The Place of Tides
In acclaimed farmer/author, James Rebanks’ previous best-selling books, [The Shepherd’s Life and Pastoral Song] he told of how our rural landscapes and age-old wisdom have been brought almost to a final destruction.
With his new book, The Place of Tides, he writes again of these profound concerns, of what to make of our highly damaged life, both physically and personally, but in a more intimate, brave way.
I was touched to my core by this compelling, finely written book. Not only does The Place of Tides give us a wisdom path told through story, but it also surrounds us in the beauty of an exceptional place, a lonely Norwegian island.
At home in the Lake District, Rebank’s elders, the people he had looked to for guidance, had died and he found himself feeling unmoored, like a piece of timber drifting on the current. Tired and lost, as I, and so many of us are, he was fighting despair.
He writes:
I felt overwhelmed, and angry at everyone around me. I was in trouble, and I didn’t know what to do about it.
Some years ago, on a research project in Norway, he had met Anna, who husbanded the eider ducks on a wild island each spring, collecting the down with which they lined their nests for duvets. Now, in his time of personal despair, he kept remembering the old woman on the rocks. There was something still alive in her that had died in me. And so, to his own surprise, he asked Anna if he could join her and her helper friend, Ingrid, for what would be the last time she followed the life she had lived each spring for many years.
Although she assented dubiously to accept him as a helper and observer, for the first bleak, wintry weeks there was doubt about whether she would make it through this, her last intended year on the island. At first, her health was so shaky that it was uncertain. As for Rebanks, he was homesick for his farm, wife, and four children and in this remarkable, but unfamiliar island setting, he felt more lost than ever.
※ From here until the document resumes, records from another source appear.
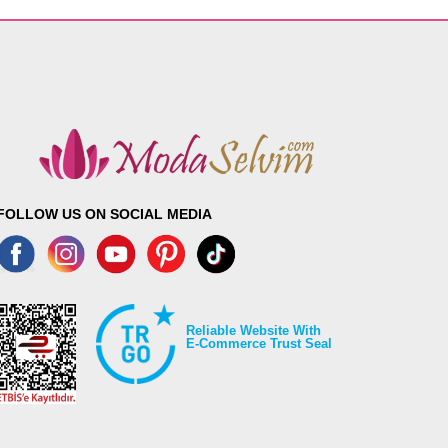
FOLLOW US ON SOCIAL MEDIA
Reliable Website With
E-Commerce Trust Seal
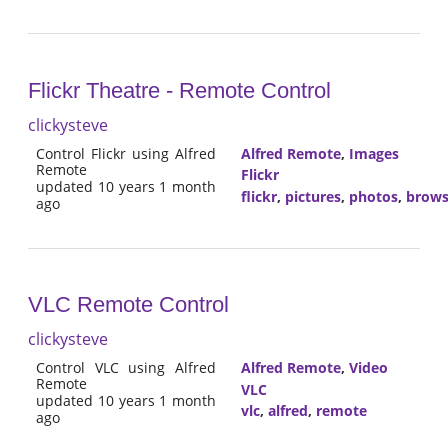
Flickr Theatre - Remote Control
clickysteve
Control Flickr using Alfred
Alfred Remote
,
Images
Remote
Flickr
updated 10 years 1 month
flickr
,
pictures
,
photos
,
brow
ago
VLC Remote Control
clickysteve
Control VLC using Alfred
Alfred Remote
,
Video
Remote
VLC
updated 10 years 1 month
vlc
,
alfred
,
remote
ago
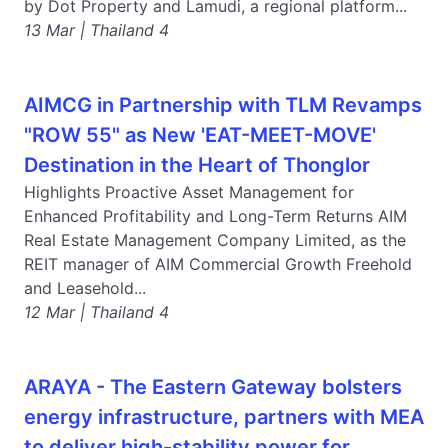
by Dot Property and Lamudi, a regional platform...
13 Mar | Thailand 4
AIMCG in Partnership with TLM Revamps
"ROW 55" as New 'EAT-MEET-MOVE'
Destination in the Heart of Thonglor
Highlights Proactive Asset Management for
Enhanced Profitability and Long-Term Returns AIM
Real Estate Management Company Limited, as the
REIT manager of AIM Commercial Growth Freehold
and Leasehold...
12 Mar | Thailand 4
ARAYA - The Eastern Gateway bolsters
energy infrastructure, partners with MEA
to deliver high-stability power for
But, the island was a place where life and earth were close neighbours
and gradually, inspired by her chosen life there, Anna regained her strength. As for the author, reduced to simplicity, he discovered that he felt affirmed by working side by side for many hours on the same tasks. As he would have been with the age-old excitement of lambing time at home in the Lake District, Rebanks came to appreciate how necessary it was for the old woman to continue to be working at her meaningful, chosen work, the work psychologist Viktor Frankl prescribed for us all.
In his resting moments, Rebanks turned to Homer, seeing life on the island in the way of a story teller:
These first weeks of nesting, as the ducks were coming ashore and gathering around the house, made Anna seem almost mystical. It was like she had somehow called them in from the open ocean to her voice and her gentle, stroking hands. The ducks seemed enchanted by her, unafraid. …
Rarely have I seen anyone so absorbed in each living moment. I began to understand the old Norwegian myths about the rocks and mountains coming alive, shapeshifting into creatures that were half human and half geology. This way of living demanded a loss of self, a surrendering to the rocks, rain, wind, and tides.
Anna reminded me that the first rule of living is to live. To see, hear, smell, touch, and taste the world.
In his journey back to the person he had been (and more, I suspect) he became aware of many lessons. He appreciated the importance of community, and hence of forgiveness – fellowship. Also, he came to recognize, with some shame, that he was seeing the dailiness of life from womens’ perspectives for the first time. From being uncertain of his role at first, learning to follow the direction of two women, he came to relish the newfound togetherness he discovered.
Everywhere in this inspiring story is the beauty there that filled the eyes and the heart.
Rebanks’ urgent questions speak directly to me and are the ones I most hear from my readers.
Because this is such an essential message for us all, I want to give you Rebanks’ final thoughts:
if we are to save the world, we have to start somewhere. We just have to do one damn thing after another. …
We all have to go to work in our own communities, in our own landscapes. We have to show up day in, day out, for years and years, doing the work. …
And we have to accept and keep the faith in each other, and somehow work together.
It feels important to me to quote extensively from the author’s own words, but in this subtle, powerful story, there is so much more. I urge you to read The Place of Tides for yourself.
** Near the end of this book, I found what I myself would most like to be:
Her poetry was her life, her work, and the depth of her love for the islands. She didn’t give a damn what anyone else thought, or whether they listened to her. Either you tuned in and became part of her world, or you remained an irritant, a jarring note. It wasn’t that she had no ego, but that she mostly forgot about it, or shelved it, when she was on the island. And in this radically pared-back life, she had found peace and meaning. She was the waves, the light, and the terns rising and falling on the bay. She was them, and they were her.